▶ _Exercise instructions_
Return all the entries word for word.

▶ _Given information_
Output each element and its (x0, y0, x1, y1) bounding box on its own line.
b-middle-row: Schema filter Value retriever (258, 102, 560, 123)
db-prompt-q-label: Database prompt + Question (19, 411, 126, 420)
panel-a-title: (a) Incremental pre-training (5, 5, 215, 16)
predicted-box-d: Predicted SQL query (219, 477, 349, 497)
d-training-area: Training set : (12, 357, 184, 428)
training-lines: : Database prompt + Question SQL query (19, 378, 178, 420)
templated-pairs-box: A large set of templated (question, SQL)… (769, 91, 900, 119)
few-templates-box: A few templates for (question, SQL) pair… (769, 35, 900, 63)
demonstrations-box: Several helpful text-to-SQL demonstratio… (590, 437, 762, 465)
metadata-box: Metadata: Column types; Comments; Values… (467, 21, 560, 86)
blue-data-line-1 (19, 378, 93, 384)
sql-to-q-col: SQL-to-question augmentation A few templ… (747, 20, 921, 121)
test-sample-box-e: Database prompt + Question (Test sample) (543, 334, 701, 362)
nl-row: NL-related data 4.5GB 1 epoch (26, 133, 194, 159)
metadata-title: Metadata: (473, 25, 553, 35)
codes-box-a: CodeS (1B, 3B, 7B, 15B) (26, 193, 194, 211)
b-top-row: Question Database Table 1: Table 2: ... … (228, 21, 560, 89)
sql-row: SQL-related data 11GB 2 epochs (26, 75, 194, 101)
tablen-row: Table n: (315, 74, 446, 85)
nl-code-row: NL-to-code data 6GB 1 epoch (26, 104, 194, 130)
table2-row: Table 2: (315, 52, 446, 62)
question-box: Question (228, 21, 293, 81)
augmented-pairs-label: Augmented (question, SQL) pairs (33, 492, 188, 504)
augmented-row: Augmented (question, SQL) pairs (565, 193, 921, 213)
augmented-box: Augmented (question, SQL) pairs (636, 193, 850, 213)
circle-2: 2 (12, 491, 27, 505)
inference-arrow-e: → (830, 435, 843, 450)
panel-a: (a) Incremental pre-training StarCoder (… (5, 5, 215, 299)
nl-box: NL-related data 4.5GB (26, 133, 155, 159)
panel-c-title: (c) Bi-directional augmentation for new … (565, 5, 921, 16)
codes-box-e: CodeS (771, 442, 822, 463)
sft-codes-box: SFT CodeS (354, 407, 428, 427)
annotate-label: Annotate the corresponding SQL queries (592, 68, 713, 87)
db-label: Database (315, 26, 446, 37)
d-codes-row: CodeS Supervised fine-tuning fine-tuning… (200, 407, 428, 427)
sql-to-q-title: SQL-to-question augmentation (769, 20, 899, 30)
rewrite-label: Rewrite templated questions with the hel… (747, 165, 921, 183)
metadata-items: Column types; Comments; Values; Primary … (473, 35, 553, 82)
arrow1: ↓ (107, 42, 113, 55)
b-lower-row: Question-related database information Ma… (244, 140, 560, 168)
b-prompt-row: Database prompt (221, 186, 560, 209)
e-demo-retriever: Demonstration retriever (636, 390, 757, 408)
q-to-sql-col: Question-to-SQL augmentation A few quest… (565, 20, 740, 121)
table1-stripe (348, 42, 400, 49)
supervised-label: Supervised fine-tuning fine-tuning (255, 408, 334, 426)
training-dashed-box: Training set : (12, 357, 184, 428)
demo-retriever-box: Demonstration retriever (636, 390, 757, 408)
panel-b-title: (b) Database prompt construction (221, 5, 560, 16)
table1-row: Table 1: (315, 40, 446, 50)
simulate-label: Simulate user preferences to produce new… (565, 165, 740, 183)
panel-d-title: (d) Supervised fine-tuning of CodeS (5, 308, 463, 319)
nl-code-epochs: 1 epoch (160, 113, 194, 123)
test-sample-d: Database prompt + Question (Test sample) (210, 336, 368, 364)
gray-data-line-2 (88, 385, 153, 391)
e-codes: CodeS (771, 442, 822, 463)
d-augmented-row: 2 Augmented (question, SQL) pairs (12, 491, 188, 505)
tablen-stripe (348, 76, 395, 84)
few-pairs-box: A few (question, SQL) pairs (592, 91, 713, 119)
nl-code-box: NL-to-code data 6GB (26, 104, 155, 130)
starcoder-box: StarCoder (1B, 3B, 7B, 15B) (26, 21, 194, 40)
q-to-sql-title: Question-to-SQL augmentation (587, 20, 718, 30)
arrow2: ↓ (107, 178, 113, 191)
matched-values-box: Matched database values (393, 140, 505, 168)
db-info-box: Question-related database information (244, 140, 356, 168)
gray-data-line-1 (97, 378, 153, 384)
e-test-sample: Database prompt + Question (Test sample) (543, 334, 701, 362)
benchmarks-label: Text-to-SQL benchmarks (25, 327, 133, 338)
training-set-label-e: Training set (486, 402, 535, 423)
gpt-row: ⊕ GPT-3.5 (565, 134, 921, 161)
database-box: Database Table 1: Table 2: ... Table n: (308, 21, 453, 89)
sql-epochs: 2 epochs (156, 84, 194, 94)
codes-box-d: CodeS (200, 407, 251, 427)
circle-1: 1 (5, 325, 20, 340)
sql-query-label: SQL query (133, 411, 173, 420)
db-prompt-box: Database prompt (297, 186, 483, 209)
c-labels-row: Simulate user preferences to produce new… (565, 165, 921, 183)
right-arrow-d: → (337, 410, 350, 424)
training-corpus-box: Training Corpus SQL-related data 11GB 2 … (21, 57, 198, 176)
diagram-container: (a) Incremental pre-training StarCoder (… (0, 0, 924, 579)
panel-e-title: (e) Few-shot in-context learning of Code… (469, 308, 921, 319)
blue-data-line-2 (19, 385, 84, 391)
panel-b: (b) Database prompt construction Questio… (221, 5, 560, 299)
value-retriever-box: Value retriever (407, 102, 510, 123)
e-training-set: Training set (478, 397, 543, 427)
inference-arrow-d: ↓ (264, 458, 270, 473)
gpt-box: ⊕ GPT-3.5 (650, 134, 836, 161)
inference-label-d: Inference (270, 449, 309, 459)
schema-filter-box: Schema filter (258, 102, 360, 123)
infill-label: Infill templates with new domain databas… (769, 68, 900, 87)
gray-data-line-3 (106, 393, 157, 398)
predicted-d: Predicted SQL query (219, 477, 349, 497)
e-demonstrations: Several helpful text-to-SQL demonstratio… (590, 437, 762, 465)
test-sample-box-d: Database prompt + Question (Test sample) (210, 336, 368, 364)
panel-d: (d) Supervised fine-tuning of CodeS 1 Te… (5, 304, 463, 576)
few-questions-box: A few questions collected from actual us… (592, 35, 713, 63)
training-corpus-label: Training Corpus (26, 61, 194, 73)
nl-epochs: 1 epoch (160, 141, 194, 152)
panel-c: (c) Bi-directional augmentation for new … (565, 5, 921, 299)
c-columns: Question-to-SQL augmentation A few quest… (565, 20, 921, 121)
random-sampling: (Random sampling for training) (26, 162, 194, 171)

▶ _Output_
Output each element and its (x0, y0, x1, y1) bounding box on its own line.
b-middle-row: Schema filter Value retriever (258, 102, 560, 123)
db-prompt-q-label: Database prompt + Question (19, 411, 126, 420)
panel-a-title: (a) Incremental pre-training (5, 5, 215, 16)
predicted-box-d: Predicted SQL query (219, 477, 349, 497)
d-training-area: Training set : (12, 357, 184, 428)
training-lines: : Database prompt + Question SQL query (19, 378, 178, 420)
templated-pairs-box: A large set of templated (question, SQL)… (769, 91, 900, 119)
few-templates-box: A few templates for (question, SQL) pair… (769, 35, 900, 63)
demonstrations-box: Several helpful text-to-SQL demonstratio… (590, 437, 762, 465)
metadata-box: Metadata: Column types; Comments; Values… (467, 21, 560, 86)
blue-data-line-1 (19, 378, 93, 384)
sql-to-q-col: SQL-to-question augmentation A few templ… (747, 20, 921, 121)
test-sample-box-e: Database prompt + Question (Test sample) (543, 334, 701, 362)
nl-row: NL-related data 4.5GB 1 epoch (26, 133, 194, 159)
metadata-title: Metadata: (473, 25, 553, 35)
codes-box-a: CodeS (1B, 3B, 7B, 15B) (26, 193, 194, 211)
b-top-row: Question Database Table 1: Table 2: ... … (228, 21, 560, 89)
sql-row: SQL-related data 11GB 2 epochs (26, 75, 194, 101)
tablen-row: Table n: (315, 74, 446, 85)
nl-code-row: NL-to-code data 6GB 1 epoch (26, 104, 194, 130)
table2-row: Table 2: (315, 52, 446, 62)
question-box: Question (228, 21, 293, 81)
augmented-pairs-label: Augmented (question, SQL) pairs (33, 492, 188, 504)
augmented-row: Augmented (question, SQL) pairs (565, 193, 921, 213)
augmented-box: Augmented (question, SQL) pairs (636, 193, 850, 213)
circle-2: 2 (12, 491, 27, 505)
inference-arrow-e: → (830, 435, 843, 450)
panel-a: (a) Incremental pre-training StarCoder (… (5, 5, 215, 299)
nl-box: NL-related data 4.5GB (26, 133, 155, 159)
panel-c-title: (c) Bi-directional augmentation for new … (565, 5, 921, 16)
codes-box-e: CodeS (771, 442, 822, 463)
sft-codes-box: SFT CodeS (354, 407, 428, 427)
annotate-label: Annotate the corresponding SQL queries (592, 68, 713, 87)
db-label: Database (315, 26, 446, 37)
d-codes-row: CodeS Supervised fine-tuning fine-tuning… (200, 407, 428, 427)
sql-to-q-title: SQL-to-question augmentation (769, 20, 899, 30)
rewrite-label: Rewrite templated questions with the hel… (747, 165, 921, 183)
metadata-items: Column types; Comments; Values; Primary … (473, 35, 553, 82)
arrow1: ↓ (107, 42, 113, 55)
b-lower-row: Question-related database information Ma… (244, 140, 560, 168)
b-prompt-row: Database prompt (221, 186, 560, 209)
e-demo-retriever: Demonstration retriever (636, 390, 757, 408)
q-to-sql-col: Question-to-SQL augmentation A few quest… (565, 20, 740, 121)
table1-stripe (348, 42, 400, 49)
supervised-label: Supervised fine-tuning fine-tuning (255, 408, 334, 426)
training-dashed-box: Training set : (12, 357, 184, 428)
demo-retriever-box: Demonstration retriever (636, 390, 757, 408)
panel-b-title: (b) Database prompt construction (221, 5, 560, 16)
table1-row: Table 1: (315, 40, 446, 50)
simulate-label: Simulate user preferences to produce new… (565, 165, 740, 183)
panel-d-title: (d) Supervised fine-tuning of CodeS (5, 308, 463, 319)
nl-code-epochs: 1 epoch (160, 113, 194, 123)
test-sample-d: Database prompt + Question (Test sample) (210, 336, 368, 364)
gray-data-line-2 (88, 385, 153, 391)
e-codes: CodeS (771, 442, 822, 463)
d-augmented-row: 2 Augmented (question, SQL) pairs (12, 491, 188, 505)
tablen-stripe (348, 76, 395, 84)
few-pairs-box: A few (question, SQL) pairs (592, 91, 713, 119)
nl-code-box: NL-to-code data 6GB (26, 104, 155, 130)
starcoder-box: StarCoder (1B, 3B, 7B, 15B) (26, 21, 194, 40)
q-to-sql-title: Question-to-SQL augmentation (587, 20, 718, 30)
arrow2: ↓ (107, 178, 113, 191)
matched-values-box: Matched database values (393, 140, 505, 168)
db-info-box: Question-related database information (244, 140, 356, 168)
gray-data-line-1 (97, 378, 153, 384)
e-test-sample: Database prompt + Question (Test sample) (543, 334, 701, 362)
benchmarks-label: Text-to-SQL benchmarks (25, 327, 133, 338)
training-set-label-e: Training set (486, 402, 535, 423)
gpt-row: ⊕ GPT-3.5 (565, 134, 921, 161)
database-box: Database Table 1: Table 2: ... Table n: (308, 21, 453, 89)
sql-epochs: 2 epochs (156, 84, 194, 94)
codes-box-d: CodeS (200, 407, 251, 427)
circle-1: 1 (5, 325, 20, 340)
sql-query-label: SQL query (133, 411, 173, 420)
db-prompt-box: Database prompt (297, 186, 483, 209)
c-labels-row: Simulate user preferences to produce new… (565, 165, 921, 183)
right-arrow-d: → (337, 410, 350, 424)
training-corpus-box: Training Corpus SQL-related data 11GB 2 … (21, 57, 198, 176)
diagram-container: (a) Incremental pre-training StarCoder (… (0, 0, 924, 579)
panel-e-title: (e) Few-shot in-context learning of Code… (469, 308, 921, 319)
blue-data-line-2 (19, 385, 84, 391)
panel-b: (b) Database prompt construction Questio… (221, 5, 560, 299)
value-retriever-box: Value retriever (407, 102, 510, 123)
e-training-set: Training set (478, 397, 543, 427)
inference-arrow-d: ↓ (264, 458, 270, 473)
gpt-box: ⊕ GPT-3.5 (650, 134, 836, 161)
inference-label-d: Inference (270, 449, 309, 459)
schema-filter-box: Schema filter (258, 102, 360, 123)
infill-label: Infill templates with new domain databas… (769, 68, 900, 87)
gray-data-line-3 (106, 393, 157, 398)
predicted-d: Predicted SQL query (219, 477, 349, 497)
e-demonstrations: Several helpful text-to-SQL demonstratio… (590, 437, 762, 465)
test-sample-box-d: Database prompt + Question (Test sample) (210, 336, 368, 364)
panel-d: (d) Supervised fine-tuning of CodeS 1 Te… (5, 304, 463, 576)
few-questions-box: A few questions collected from actual us… (592, 35, 713, 63)
training-corpus-label: Training Corpus (26, 61, 194, 73)
nl-epochs: 1 epoch (160, 141, 194, 152)
panel-c: (c) Bi-directional augmentation for new … (565, 5, 921, 299)
c-columns: Question-to-SQL augmentation A few quest… (565, 20, 921, 121)
random-sampling: (Random sampling for training) (26, 162, 194, 171)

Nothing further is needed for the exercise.